A decade later, the $800 million ghost refuses to rest in peace. It is fair to say that the UAE-based Etisalat has given its Pakistani interlocutors a run for their money. The Emirati telco still owes the Pakistani government $800 million from its 26 percent management-stake-buyout in PTCL back in 2005-06. Since then, two different governments have tried to get the remaining money back, but in vain.
A reminder to dust off that pending payment saga came up last week. The National Assembly’s standing committee on Information Technology and Telecommunication has reportedly asked the IT ministry to give a timeframe to Etisalat to pay the long-held dues. Failing that, the parliamentary body warned, PTCL would be put up for sale again. The committees fireworks may not alarm Etisalat. For one, the payment matter is between Etisalat and Pakistan’s Ministry of Privatisation. The IT ministry has no truck with the transaction. In the last few years, Privatisation Commission has been able to transfer most of the 3,000+ properties identified as real estate belonging to PTCL. But not all – and that’s apparently the bone of contention in the moneys release. The threat to auction PTCL again rings hollow, too. If the government were to follow that leverage, it would invite litigations and counter-litigations, turning away any imagined benefit or likely suitor. Needless to say, it may also sour environment for future privatisation transactions in the country.

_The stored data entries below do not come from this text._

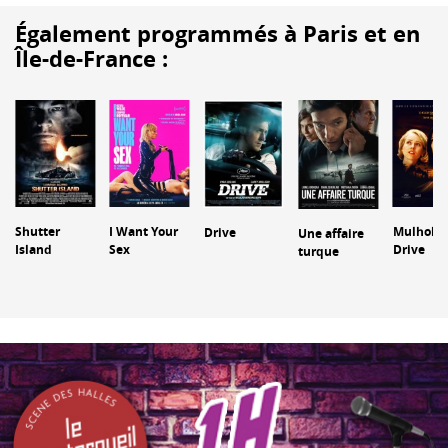
Également programmés à Paris et en
Île-de-France :
Shutter
I Want Your
Mulholla
Drive
Une affaire
Island
Sex
Drive
turque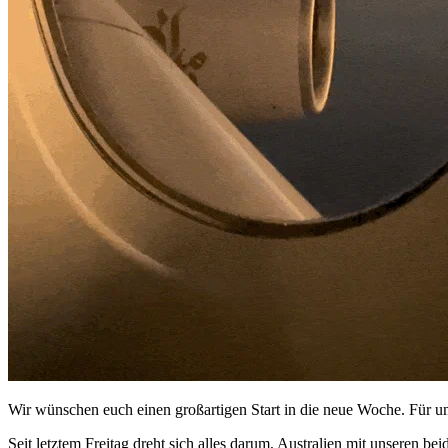
Wir wünschen euch einen großartigen Start in die neue Woche. Für un
Seit letztem Freitag dreht sich alles darum, Australien mit unseren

Indication is that the government is catching up with the reality that until every single property on the list is transferred in PTCL’s name, they don’t stand a chance to recover a penny. (A handful of remaining properties are reportedly a tough nut to crack). Negotiations over valuation of those properties and deduction from the withheld amount have also gone nowhere.

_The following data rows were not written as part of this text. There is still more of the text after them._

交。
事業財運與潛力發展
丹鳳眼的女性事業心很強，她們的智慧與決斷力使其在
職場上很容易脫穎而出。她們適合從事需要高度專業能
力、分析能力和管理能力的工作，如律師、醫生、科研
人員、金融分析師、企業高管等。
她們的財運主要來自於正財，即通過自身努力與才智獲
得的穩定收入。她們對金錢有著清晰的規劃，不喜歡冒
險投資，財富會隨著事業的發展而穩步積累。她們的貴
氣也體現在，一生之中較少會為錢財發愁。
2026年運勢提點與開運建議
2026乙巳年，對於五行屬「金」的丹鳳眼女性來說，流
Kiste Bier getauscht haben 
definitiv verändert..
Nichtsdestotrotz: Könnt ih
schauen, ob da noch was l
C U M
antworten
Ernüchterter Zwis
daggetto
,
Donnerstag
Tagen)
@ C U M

The government made no mention of the pending dues from Etisalat in this years budgetary documents – a significant break from the fantasy ritual repeated in previous years. Its been a long while since any government official spoke about these dues. Back channel negotiations may well be going on, but its hard to see why Etisalat would budge, given its strong hand. Context is the key here. Observers may rue the unpaid $800 million, but the non-payment has come to signify the unhappy cost that had to be paid to save the deal with Etisalat in 2006. Sources say that it hadnt pleased Etisalat to find out that their $2.6 billion bid for PTCL in the June 2005 auction was far more than the $1.4 billion offered by China Mobile and $1.16 billion by Singapore Telecommunication.
When Etisalat threatened to back out from the deal over the vast difference in first and second bid values, the Pakistani government at the time asked Privatisation Commission officials to save the deal, come what may, according to a reliable source. The Shaukat Aziz government at the time feared that a failed deal would deliver a blow to their ambitious privatisation program. From then on, it became political.
The ensuing share purchase agreement considerably sweetened the deal for Etisalat. Etisalat paid $1.4 billion up front. It agreed to pay the remaining $1.2 billion in nine biannual instalments, contingent upon clean title transfer of all PTCL properties in PTCL’s name by January 2008. Payments dried up from 2008 onwards, the year of regime change in Pakistan. Pending property transfers were cited as the cause.
Essentially, Pakistan received $1.8 billion from the PTCL stake sale. Wanting more will remain a pipedream for some time. If anything, this fiasco should serve as a case study on how not to shoot oneself in the foot when privatizing a sprawling enterprise.